When parents separate, it is not only a child’s relationship with their parents that is impacted. The relationship that a child has with other family members is also impacted, including grandparents.
What is commonly googled as ‘grandparent’s rights’ is not actually about the grandparent’s rights at all. It is in fact, about the child’s right to have a relationship with their grandparent. Section s.60CA of the Family Law Act 1975 (“the Act”) provides that Parenting Orders in relation to a child are to be made in the best interests of the child – NOT in the best interests of the parents and/or grandparents.
But what happens if separated parents are in agreement that their child should not spend time with their grandparent? Where parents have parental responsibility for a child, a Court exercising jurisdiction under the Act may make Parenting Orders which conflict with the parents’ decision. This is because s.61C(3) of the Act provides that the “parental responsibility” in s 61C(1) “has effect subject to any Order of a Court”.
On point is the recent case of Sarti and Anor v Sarti (No. 3) [2020] FamCAFC 319, where the Full Court of the Family Court of Australia considered an Appeal by the parents, against a decision that the paternal grandfather be able to spend time with his grandson, (aged 5 years). Those Orders provided that the child spend time with the grandfather once a fortnight for four hours at a time. To complicate matters, the grandfather had inoperable cancer and a shortened life expectancy.
The separated parents were united in their position that it was not in the child’s best interests to spend time with the grandfather. The parents were “concerned about the effect of what they perceive is his proprietorial attitude towards their son and the effect on the conflict between the adults, has on them and may have on the child.”
The grandfather did not dispute that the relationship with the parents was difficult, but he saw it as the child’s right for him to be able to spend significant time with his grandfather.

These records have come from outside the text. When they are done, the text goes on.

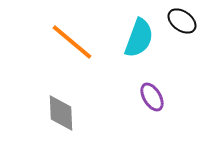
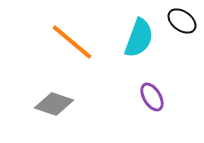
gray diamond: moved 7 px left, 9 px up; rotated 69 degrees counterclockwise
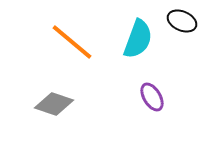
black ellipse: rotated 12 degrees counterclockwise
cyan semicircle: moved 1 px left, 1 px down
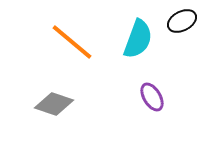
black ellipse: rotated 52 degrees counterclockwise
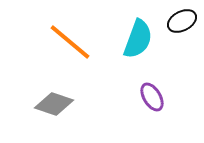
orange line: moved 2 px left
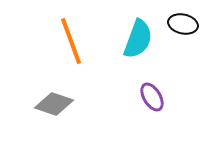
black ellipse: moved 1 px right, 3 px down; rotated 40 degrees clockwise
orange line: moved 1 px right, 1 px up; rotated 30 degrees clockwise
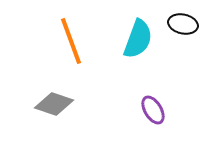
purple ellipse: moved 1 px right, 13 px down
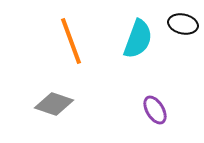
purple ellipse: moved 2 px right
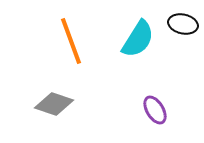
cyan semicircle: rotated 12 degrees clockwise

Despite Interim Orders having been made for the child to spend time with his grandparent, the parents did not comply with those Orders.
The Court considered that the child spending time with grandfather would increase stress on the paternal relationship and recognised there were risks in ordering time but decided “…..it is in the child’s best interests for him to resume his relationship with his grandfather.”
The case confirms the right of children to be able to spend time with their grandparents. However every case will very much depend on the facts. The views of the parents are important, but the Court must consider what is in the best interests of the child.